ACTIVITY: Output consists of the line that contains "The teachings of" plus every later line of the material below, each one duplicated exactly.

EXERCISE DATA:
= Beginning of Section =

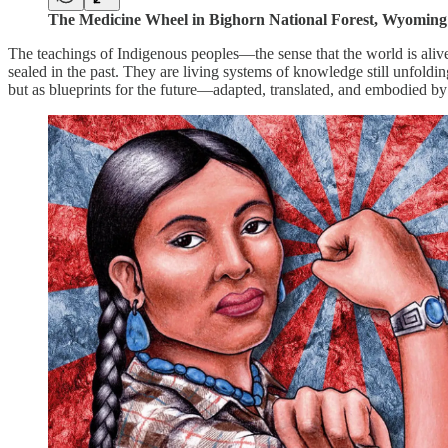
The Medicine Wheel in Bighorn National Forest, Wyoming
The teachings of Indigenous peoples—the sense that the world is alive,
sealed in the past. They are living systems of knowledge still unfold
but as blueprints for the future—adapted, translated, and embodied b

= End of Section =

EXERCISE ANSWER:
The teachings of Indigenous peoples—the sense that the world is alive,
sealed in the past. They are living systems of knowledge still unfold
but as blueprints for the future—adapted, translated, and embodied b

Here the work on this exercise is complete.